Recall the earlier point that human factors professionals could wage an energetic debate regarding which HFE activities are core versus optional. Let's assume that there is not a single correct answer because the true answer is case-specific. It could depend on the nature of the device and the residual risks associated with its use. It could depend on a company's prior experience and current working relationship with the regulatory agencies such as the United States' FDA; the UK's Medicines and Healthcare Products Regulatory Agency (known as MHRA); or Japan's Ministry of Health, Labour, and Welfare. It could also depend on a company's relationship with a notified body, such as TÜV in the EU. Other factors include a manufacturer's level of commitment to a comprehensive HFE program and acceptance that its applications for device approval might encounter HFE-related obstacles resulting in delays.
That said, IEC 60601-1-6, “Medical Electrical Equipment Part 1–6: General Requirements for Basic Safety and Essential Performance—Collateral Standard: Usability,” is rather specific about the scope of a usability engineering process and its associated products.4 For example, the document calls for manufacturers to produce the following:
• Usability engineering process plan.
• Usability validation plan.
• Operator profiles (i.e., personas).
• Use scenarios.
• Description of operator actions associated with device functions (i.e., a task analysis).
• Hazards related to equipment use.
• Risk mitigations such as warnings, labels, and training materials.
IEC 62366:2007, “Medical Devices—Application of Usability Engineering to Medical Devices,” presents the same kind of guidance found in IEC 60601-1-6. This standard may soon supersede IEC 60601-1-6, and it calls for manufacturers to generate the same kinds of HFE products.
Medical device developers better purchase some fresh printer cartridges, because there is a lot of paperwork to accompany the aforementioned HFE activities.

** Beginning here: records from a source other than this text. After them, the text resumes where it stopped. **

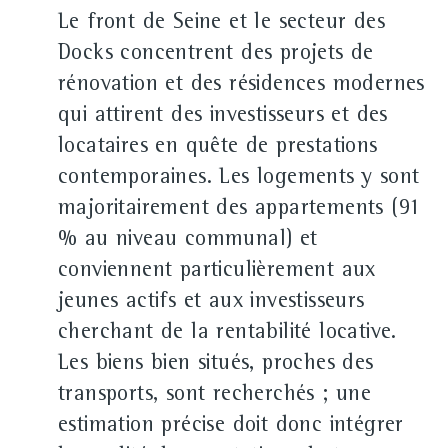
Le front de Seine et le secteur des
Docks concentrent des projets de
rénovation et des résidences modernes
qui attirent des investisseurs et des
locataires en quête de prestations
contemporaines. Les logements y sont
majoritairement des appartements (91
% au niveau communal) et
conviennent particulièrement aux
jeunes actifs et aux investisseurs
cherchant de la rentabilité locative.
Les biens bien situés, proches des
transports, sont recherchés ; une
estimation précise doit donc intégrer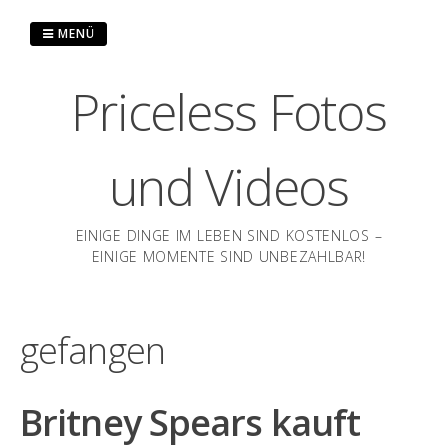
Zum
Inhalt
MENÜ
springen
Priceless Fotos
und Videos
EINIGE DINGE IM LEBEN SIND KOSTENLOS –
EINIGE MOMENTE SIND UNBEZAHLBAR!
gefangen
Britney Spears kauft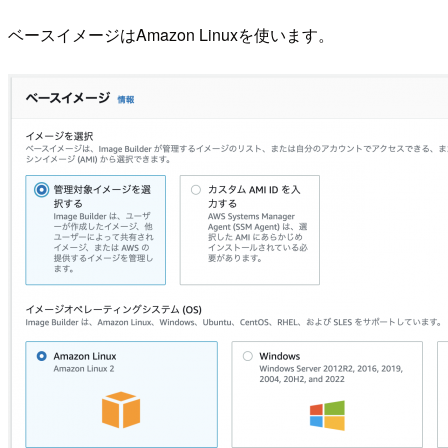
ベースイメージはAmazon Linuxを使います。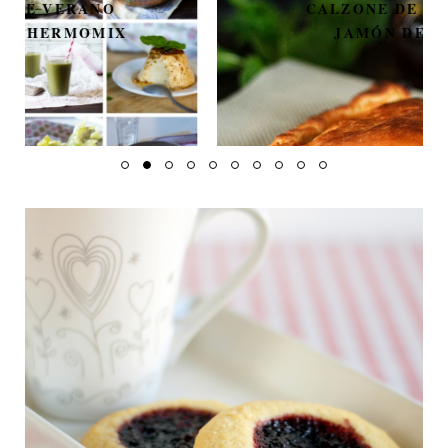
CALZONE DE SALAMI Y
JAMÓN DE YORK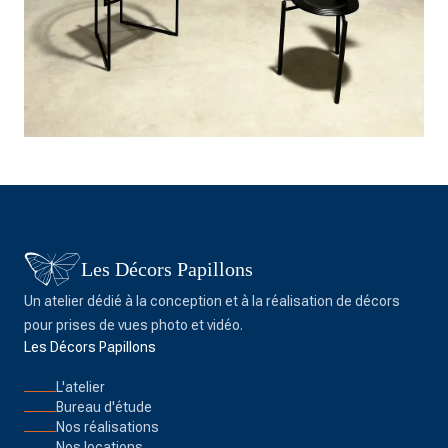
Les Décors Papillons
Un atelier dédié à la conception et à la réalisation de décors
pour prises de vues photo et vidéo.
Les Décors Papillons
L'atelier
Bureau d'étude
Nos réalisations
Nos locations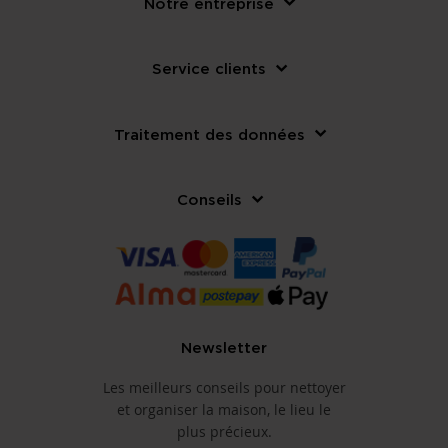
Notre entreprise
Service clients
Traitement des données
Conseils
Newsletter
Les meilleurs conseils pour nettoyer
et organiser la maison, le lieu le
plus précieux.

A complete HFE DHF is going to be chock full of plans and reports. However, rather than signaling more bureaucracy and wasting paper and electronic storage capacity, these documents will reflect intensive scrutiny on how people interact with medical devices and the development of final designs that are safe and usable.
1. ANSI/AAMI HE74:2001, “Human Factors Design Process for Medical Devices” (Arlington, VA: AAMI, 2001).
2. IEC 62366, “Medical Devices—Application of Usability Engineering to Medical Devices” (Geneva: International Electrotechnical Commission, 2007).
3. M Wiklund, “Return on Investment in Human Factors,” Medical Device & Diagnostic Industry 27, no. 8 (2005): 48–55.
4. IEC 60601-1-6, “Medical Electrical Equipment—Part 1–6: General Requirements for Basic Safety and Essential Performance—Collateral Standard: Usability” (Geneva: International Electrotechnical Commission, 2006).